Transduction mechanism. Many ion channels are sensitive to changes in pH (Putnam et al. 2004). Although some have been linked to the response of individual CRC candidates, none have been shown to be present exclusively in CRCs, or to be critical for central respiratory chemoreception at the systems level.
Projections to specific respiratory nuclei. In principle, CRCs could target any or all respiratory nuclei. It would be possible to conclude that the respiratory pattern generator was a target of CRCs if hypercapnia consistently changed respiratory rate after the pulmonary stretch receptors were eliminated by vagotomy. However, this is usually not the case. Instead, the existing data are equally consistent with CRCs influencing respiratory output by stimulating either the respiratory pattern generator, premotor neurones, respiratory motor neurones, or all three of these cell groups.
Uniqueness of chemoreceptors to respiratory control. The term ‘central chemoreceptor’ is frequently used to describe neurones that drive respiratory output in response to hypercapnia. However, the term ‘central respiratory chemoreceptor’ has been used in this review because this is a more accurate description of these neurones. The term ‘central chemoreceptor’ should be more correctly used in a broader sense to describe any neurone that responds to changes in CO2 or pH and modulates any brain function, not just breathing. There are many non-respiratory brain functions that are sensitive to hypercapnia. As many of these have a higher threshold for activation (e.g. anxiety), it is likely that central chemoreceptors that induce these non-respiratory effects are activated at higher levels of CO2.
Evidence for central respiratory chemoreceptors in the raphé and retrotrapezoid nucleus
Serotonergic neurones of the raphé. The evidence in support of serotonergic neurones being CRCs has recently been reviewed in detail (Richerson, 2004), and is highlighted here.
When neurones of the rat medullary raphé are isolated and grown in tissue culture, the majority of those that are serotonergic (73%) are highly chemosensitive to physiologically relevant changes in pH. Their response is maintained after blocking glutamate and GABA receptors (Wang et al. 2001).

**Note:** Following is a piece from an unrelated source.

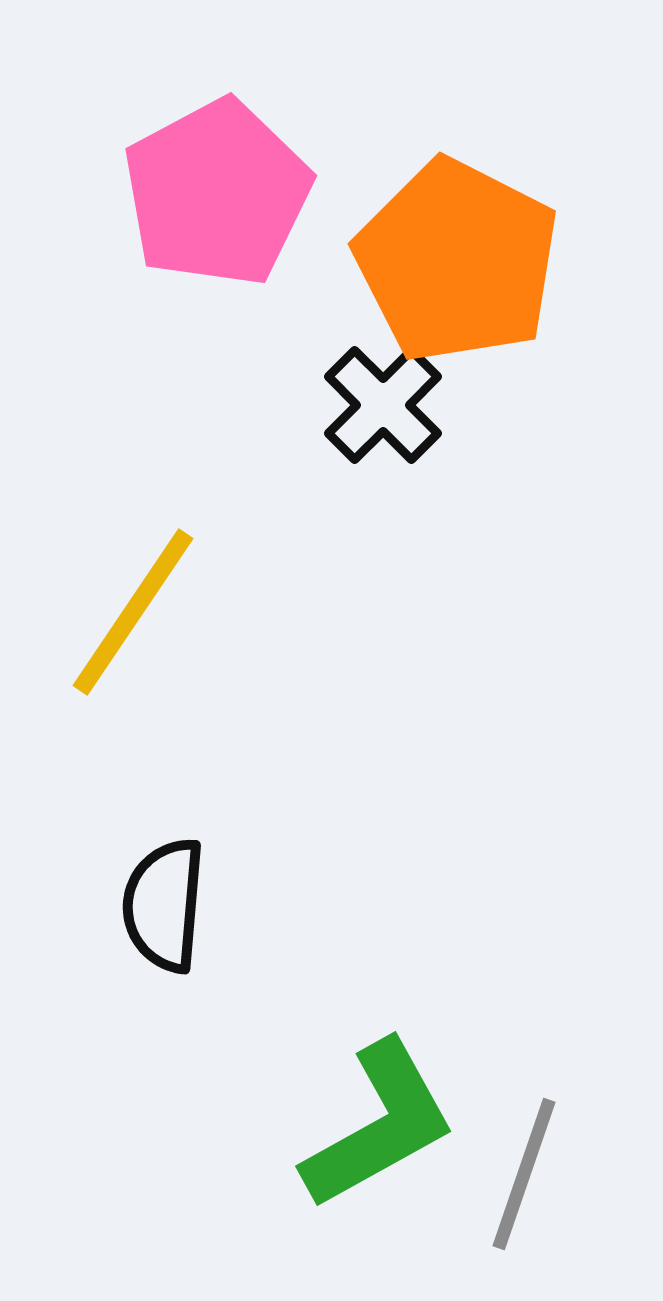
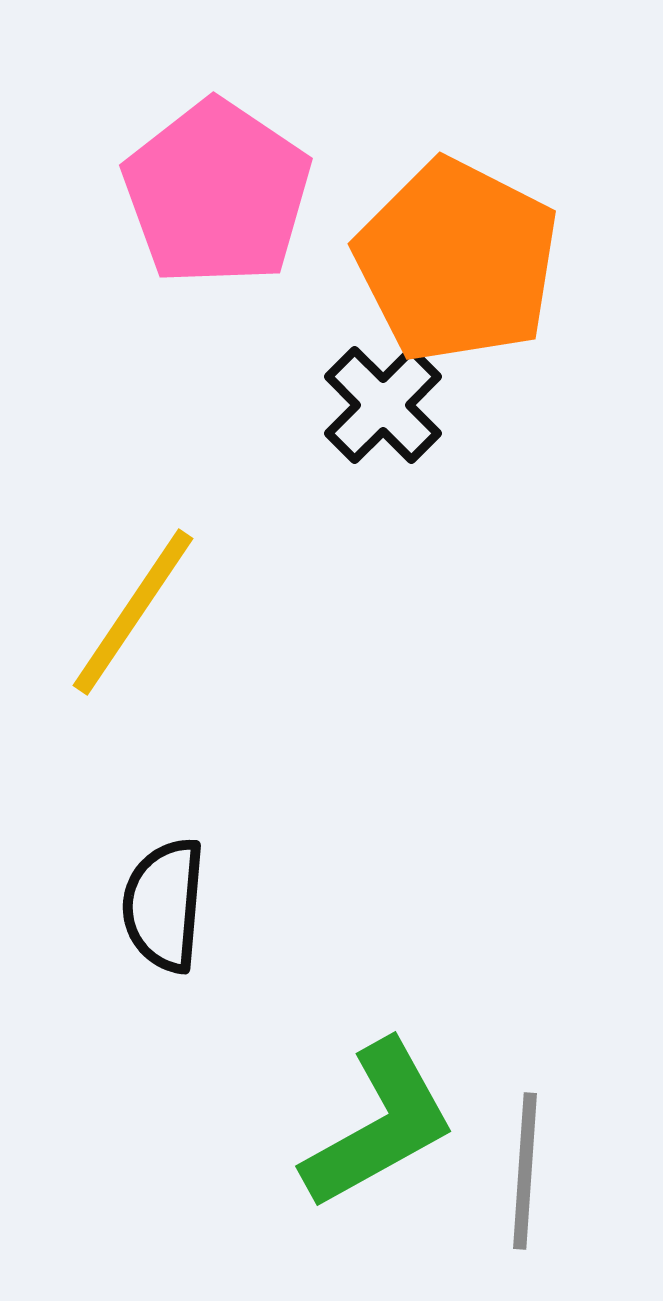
pink pentagon: rotated 10 degrees counterclockwise
gray line: moved 1 px right, 3 px up; rotated 15 degrees counterclockwise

Although tissue culture potentially alters the properties of neurones, the same response also occurs in serotonergic neurones of the midline in rat medullary slices, and is maintained in both high-magnesium/low-calcium solution and in the presence of glutamate and GABA receptor antagonists (Richerson, 1995; Wang & Richerson, 1999; Bradley et al. 2002). The intrinsic response of these neurones is extremely high, with a mean increase in firing rate to 300% of control in response to a decrease in extracellular pH from 7.4 to 7.2 (Wang et al. 1998, 2001, 2002). The magnitude of this response appears to be large compared to that of the other CRC candidates (Putnam et al. 2004, 2005). In addition, this intrinsic chemosensitivity does not appear in rat raphé neurones in vitro until they are at least 12 days old (Wang & Richerson, 1999), which is the age at which the ventilatory response to hypercapnia begins to mature in the rat in vivo (Serra et al. 2001; Stunden et al. 2001), consistent with the pH response of raphé neurones contributing to the response in the intact animal.
A subset of serotonergic medullary raphé neurones (six of 27; 22%) increase their firing rate in awake, behaving cats to 160% of control in response to inhalation of 8% CO2 (Veasey et al. 1995). The response of these neurones in vivo is blunted during sleep, as is the ventilatory response of the animal. When the response of these neurones in vivo is compared to predicted changes in tissue pH (Fig. 2), there are three notable observations: (1) levels of hypercapnia sufficient to strongly stimulate ventilation in vivo (fraction of inspired CO2(FiCO2) = 0.05–0.07) induce changes in tissue pH that are small compared to those used in even the most conservative in vitro experiments (Wang et al. 2002); (2) some serotonergic neurones are sensitive to very small changes in pH in vivo; and (3) some serotonergic neurones that are sensitive to hypercapnia in cats in vivo would not have been detected if FiCO2 was limited to 0.07.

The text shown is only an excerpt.